◆ Your objective
Copy exactly the lines of the records below, and only those lines, beginning with the line that contains "de begeleiding van" and ending with the line that contains "wendbaarheid en veerkracht die het leven van".

Stored dataset items
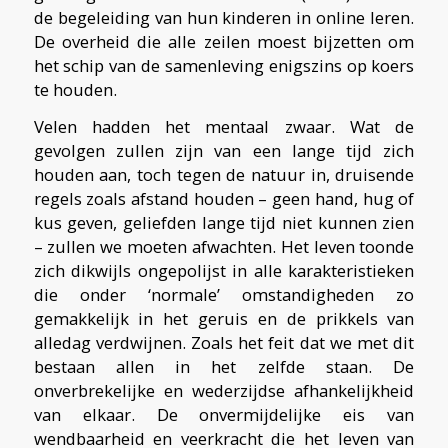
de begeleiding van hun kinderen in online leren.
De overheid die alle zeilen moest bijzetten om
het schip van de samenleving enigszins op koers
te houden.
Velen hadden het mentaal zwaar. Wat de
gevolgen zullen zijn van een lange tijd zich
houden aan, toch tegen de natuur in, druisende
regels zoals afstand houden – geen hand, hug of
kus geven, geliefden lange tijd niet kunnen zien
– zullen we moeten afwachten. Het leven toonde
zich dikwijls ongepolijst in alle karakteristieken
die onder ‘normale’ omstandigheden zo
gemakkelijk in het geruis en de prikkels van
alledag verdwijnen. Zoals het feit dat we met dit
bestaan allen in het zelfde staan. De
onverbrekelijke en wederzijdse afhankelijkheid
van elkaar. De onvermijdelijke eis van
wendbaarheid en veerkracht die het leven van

* * *

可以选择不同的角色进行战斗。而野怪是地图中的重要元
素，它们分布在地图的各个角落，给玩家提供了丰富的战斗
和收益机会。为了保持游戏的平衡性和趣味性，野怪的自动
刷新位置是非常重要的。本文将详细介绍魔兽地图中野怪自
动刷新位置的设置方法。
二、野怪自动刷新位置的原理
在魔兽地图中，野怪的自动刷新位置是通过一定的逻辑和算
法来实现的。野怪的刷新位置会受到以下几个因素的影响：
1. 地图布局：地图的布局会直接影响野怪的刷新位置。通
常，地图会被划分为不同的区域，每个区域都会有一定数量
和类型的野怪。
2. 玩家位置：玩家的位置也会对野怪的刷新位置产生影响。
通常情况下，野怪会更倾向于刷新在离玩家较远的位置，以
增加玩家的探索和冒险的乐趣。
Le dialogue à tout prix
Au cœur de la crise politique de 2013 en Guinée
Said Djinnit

* * *

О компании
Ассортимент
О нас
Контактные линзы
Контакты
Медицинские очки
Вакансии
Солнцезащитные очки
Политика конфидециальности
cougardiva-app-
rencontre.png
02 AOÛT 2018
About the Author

◆ Answer to this problem
de begeleiding van hun kinderen in online leren.
De overheid die alle zeilen moest bijzetten om
het schip van de samenleving enigszins op koers
te houden.
Velen hadden het mentaal zwaar. Wat de
gevolgen zullen zijn van een lange tijd zich
houden aan, toch tegen de natuur in, druisende
regels zoals afstand houden – geen hand, hug of
kus geven, geliefden lange tijd niet kunnen zien
– zullen we moeten afwachten. Het leven toonde
zich dikwijls ongepolijst in alle karakteristieken
die onder ‘normale’ omstandigheden zo
gemakkelijk in het geruis en de prikkels van
alledag verdwijnen. Zoals het feit dat we met dit
bestaan allen in het zelfde staan. De
onverbrekelijke en wederzijdse afhankelijkheid
van elkaar. De onvermijdelijke eis van
wendbaarheid en veerkracht die het leven van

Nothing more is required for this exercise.